Required action:
Please find every line in the entries below that contains the string "SPECIAL", and copy it.
#####
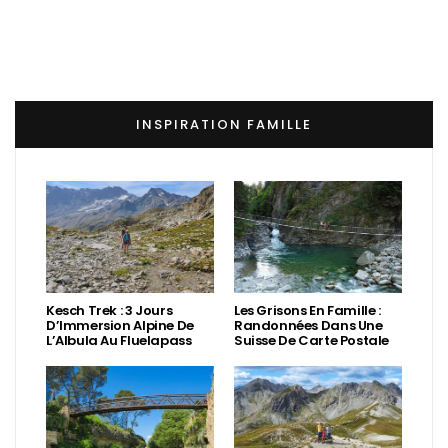
INSPIRATION FAMILLE
Kesch Trek : 3 Jours
Les Grisons En Famille :
D’Immersion Alpine De
Randonnées Dans Une
L’Albula Au Fluelapass
Suisse De Carte Postale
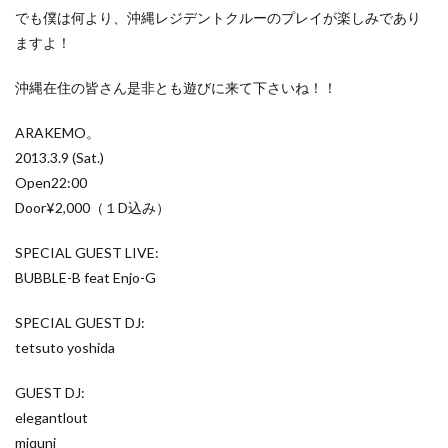
でも僕は何より、沖縄レジデントクルーのプレイが楽しみであり
ますよ！
沖縄在住の皆さん是非とも遊びに来て下さいね！！
ARAKEMO。
2013.3.9 (Sat.)
Open22:00
Door¥2,000（１D込み）
SPECIAL GUEST LIVE:
BUBBLE-B feat Enjo-G
SPECIAL GUEST DJ:
tetsuto yoshida
GUEST DJ:
elegantlout
miquni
#####
Problem solution:
SPECIAL GUEST LIVE:
SPECIAL GUEST DJ:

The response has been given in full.